Baptists and the American Civil War: March 23, 1861

The Georgia Secession Convention adopts a new state constitution (to be ratified by voters in July) and then adjourns. Article II, Section VII of the Constitution deals with the issue of slavery:

1. The importation or introduction of negroes from any foreign country, other than the slave-holding States or Territories of the United States of America, is forever prohibited.

2. The General Assembly may prohibit the introduction of negroes from any State; but they shall have no power to prevent immigrants from bringing their slaves with them.

3. The General Assembly shall have no power to pass laws for the emancipation of slaves.

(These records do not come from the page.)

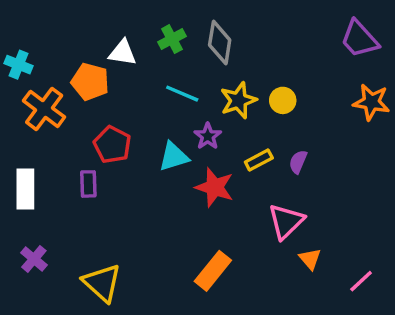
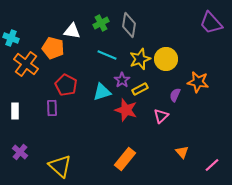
yellow circle: (283, 100) -> (166, 59), size x1.5
orange star: (371, 102) -> (198, 82), moved
yellow rectangle: (259, 160) -> (140, 89), moved
white rectangle: (25, 189) -> (15, 111), size x0.7
pink triangle: (286, 221) -> (161, 116), moved, size x0.7

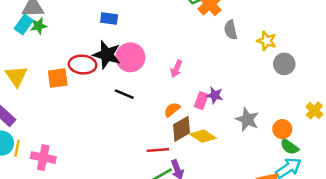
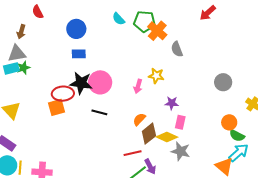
cyan rectangle: (24, 25) -> (11, 68), turned 49
yellow star: (267, 41) -> (156, 76), moved
gray circle: (284, 64) -> (223, 82), moved
orange square: (58, 78) -> (57, 107), moved
pink rectangle: (201, 101) -> (180, 122), moved
gray star: (247, 120) -> (181, 151), moved

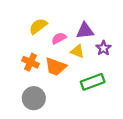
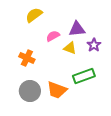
yellow semicircle: (38, 26) -> (34, 15), moved
orange trapezoid: (56, 67) -> (57, 90), moved

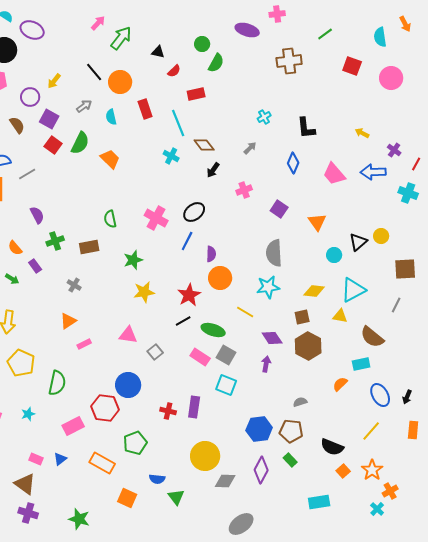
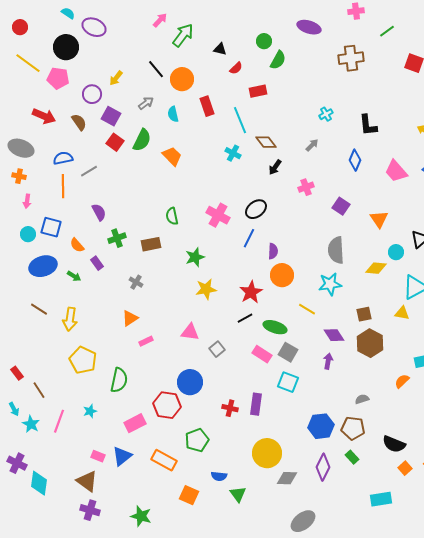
pink cross: (277, 14) -> (356, 11), moved
yellow diamond: (314, 291) -> (376, 268), moved
blue triangle: (60, 459) -> (122, 456), size x1.5

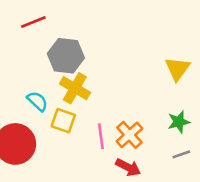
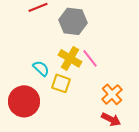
gray hexagon: (66, 56) -> (73, 21), moved
pink line: (101, 136) -> (90, 58), moved, turned -30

4. Any person who shall maliciously kill or maim a slave, shall suffer such punishment as would be inflicted in case the like offence had been committed on a free white person.

The slave clauses, in short: prohibit the importation of northern free blacks; prohibit the importation of slaves from other nations (echoing laws already in place in the United States; for the South, this prevents a flood of new slaves that would drive down the market value of present individual slaves); and prohibit the emancipation of enslaved blacks.

In addition, the Georgia Constitution mandates punishment for “malicious” injury to slaves.

The “malicious” injury clause masks an inherent conundrum: while white southern slaveholders and other pro-slavery advocates (including many Baptist preachers and editors) frequently cite the less-than-human nature of blacks as a rationale for enslaving Africans, the Georgia Constitution officially proclaims that blacks are indeed human. This inherent tension will remain throughout the war, playing out in the pulpit and religious press, among other venues.